Я поставил машину за фурами так, чтобы не было видно номеров, и вошёл в бар. Народа было не так уж много; я взял двести водки, пива, сёмги и чёрного хлеба. Мне не хотелось сидеть в сыром помещении, я вышел на веранду, под дождь и ветер, и занял одинокий столик в углу, где плющ вил свои стебли.
Водка подействовала сразу, но на душе стало только хуже, можно было взять ещё, но тогда бы я напился, а ещё надо было выйти на шоссе Чантырь-Покровское, и даже пройти таможню в Мариновке. Я пил пиво, закусывал сёмгой и думал о Валессе Азиз, о том, что так и не привык к потерям. Свежий ветер налетал из степи и бодрил голову.
— У Украины только один патрон! — кто-то кричал внизу и неумело матерился по-русски.
— И этот патрон мы им сами вложили в руки! Ха-ха-ха!
Я вяло слушал, пока узнал его. Так замысловато мог выражаться только один человек — рыжий Алик Юхансон из «Дойче Прессе-Агентур»; и фраза была его коньком, фирменным знаком, дальше, в зависимости от того, с кем говорил, он добавлял следующее: «Чтобы застрелится» или «Чтобы уложить Россию на обе лопатки».

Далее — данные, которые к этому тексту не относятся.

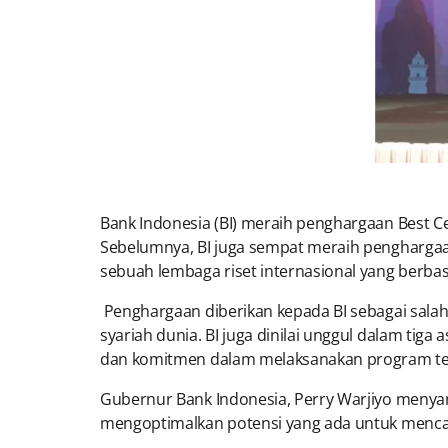
Bank Indonesia (BI) meraih penghargaan Best Ce
Sebelumnya, BI juga sempat meraih penghargaa
sebuah lembaga riset internasional yang berbas
Penghargaan diberikan kepada BI sebagai sal
syariah dunia. BI juga dinilai unggul dalam ti
dan komitmen dalam melaksanakan program te
Gubernur Bank Indonesia, Perry Warjiyo menya
mengoptimalkan potensi yang ada untuk menca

Сейчас он, видно, общался с соотечественниками, потому что закончил фразу так:
— Чтобы уложить на обе лопатки!
Мне стало дюже интересно. Гад, подумал я, что он здесь делает, а главное — почему ничего не боится? А потом понял, что он говорит по-английски, а я в своё время наблатыкался, когда общался с подобной сволочью в Донецке. Он хоть и прикидывался своим журналюгой в доску, но был дьявольски хитёр, и мы с Борисом Сапожковым подозревали, что это он передает левые репортажи «из осиного гнёзда повстанцев», так кто-то подписывался инкогнито в интернете, больше некому. А здесь, видно, обмишурился среди своих, расслабился на радостях, что летит домой, к жене под юбку. И мне словно ответили рефреном; сам вопрос я пропусти, потому что он был задан по-английски, но, похоже, для того, чтобы узнать, куда навострил лыжи Алик Юхансон.